Among the records that follow, find each line holding the word "refund" and copy it.

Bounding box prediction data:
= Beginning of Section =

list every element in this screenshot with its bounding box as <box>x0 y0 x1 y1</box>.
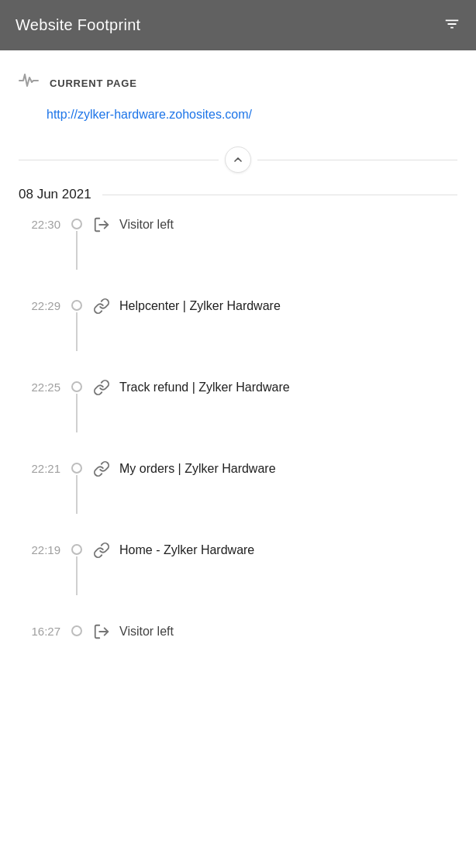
timeline-content: Visitor left <box>93 623 174 644</box>
timeline-text: Track refund | Zylker Hardware <box>119 379 290 396</box>
link-icon <box>93 298 110 319</box>
date-line <box>102 195 457 195</box>
link-icon <box>93 460 110 481</box>
timeline-connector <box>71 623 82 636</box>
timeline-time: 22:30 <box>19 216 60 231</box>
link-icon <box>93 542 110 563</box>
timeline-content: Track refund | Zylker Hardware <box>93 379 290 400</box>
timeline-connector <box>71 460 82 514</box>
timeline-item: 22:30 Visitor left <box>19 216 457 270</box>
timeline-text: Visitor left <box>119 216 174 233</box>
timeline-dot <box>71 219 82 229</box>
timeline-dot <box>71 381 82 392</box>
timeline-connector <box>71 542 82 595</box>
timeline-dot <box>71 544 82 555</box>
header: Website Footprint <box>0 0 476 50</box>
timeline-content: Visitor left <box>93 216 174 237</box>
timeline-content: My orders | Zylker Hardware <box>93 460 276 481</box>
current-page-label: CURRENT PAGE <box>50 78 137 89</box>
timeline-content: Helpcenter | Zylker Hardware <box>93 298 281 319</box>
timeline-line <box>76 556 78 595</box>
timeline-item: 22:25 Track refund | Zylker Hardware <box>19 379 457 432</box>
collapse-button[interactable] <box>225 146 251 173</box>
timeline-time: 22:25 <box>19 379 60 394</box>
timeline-item: 22:29 Helpcenter | Zylker Hardware <box>19 298 457 351</box>
collapse-row <box>19 146 457 173</box>
link-icon <box>93 379 110 400</box>
timeline: 22:30 Visitor left 22:29 Helpcenter | Zy… <box>0 216 476 703</box>
timeline-line <box>76 312 78 351</box>
timeline-content: Home - Zylker Hardware <box>93 542 254 563</box>
date-separator: 08 Jun 2021 <box>0 181 476 216</box>
timeline-connector <box>71 379 82 432</box>
activity-icon <box>19 72 39 94</box>
hourglass-icon[interactable] <box>443 16 460 36</box>
timeline-text: Helpcenter | Zylker Hardware <box>119 298 281 315</box>
collapse-line-right <box>257 160 457 160</box>
timeline-item: 22:19 Home - Zylker Hardware <box>19 542 457 595</box>
timeline-line <box>76 231 78 270</box>
timeline-dot <box>71 463 82 474</box>
timeline-line <box>76 394 78 432</box>
timeline-connector <box>71 216 82 270</box>
timeline-time: 22:21 <box>19 460 60 475</box>
timeline-dot <box>71 625 82 636</box>
timeline-item: 22:21 My orders | Zylker Hardware <box>19 460 457 514</box>
timeline-time: 22:19 <box>19 542 60 556</box>
exit-icon <box>93 623 110 644</box>
header-title: Website Footprint <box>16 16 140 34</box>
current-page-url[interactable]: http://zylker-hardware.zohosites.com/ <box>47 108 252 121</box>
timeline-text: Visitor left <box>119 623 174 640</box>
current-page-section: CURRENT PAGE http://zylker-hardware.zoho… <box>0 50 476 131</box>
collapse-line-left <box>19 160 219 160</box>
timeline-item: 16:27 Visitor left <box>19 623 457 644</box>
timeline-dot <box>71 300 82 311</box>
timeline-text: Home - Zylker Hardware <box>119 542 254 559</box>
timeline-connector <box>71 298 82 351</box>
date-label: 08 Jun 2021 <box>19 187 91 202</box>
current-page-row: CURRENT PAGE <box>19 72 457 94</box>
timeline-text: My orders | Zylker Hardware <box>119 460 276 477</box>
timeline-line <box>76 475 78 514</box>
timeline-items-wrapper: 22:30 Visitor left 22:29 Helpcenter | Zy… <box>19 216 457 644</box>
exit-icon <box>93 216 110 237</box>
timeline-time: 16:27 <box>19 623 60 638</box>
timeline-time: 22:29 <box>19 298 60 312</box>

= End of Section =

# WRITTEN REPLY
timeline-text: Track refund | Zylker Hardware <box>119 379 290 396</box>
timeline-content: Track refund | Zylker Hardware <box>93 379 290 400</box>
timeline-item: 22:25 Track refund | Zylker Hardware <box>19 379 457 432</box>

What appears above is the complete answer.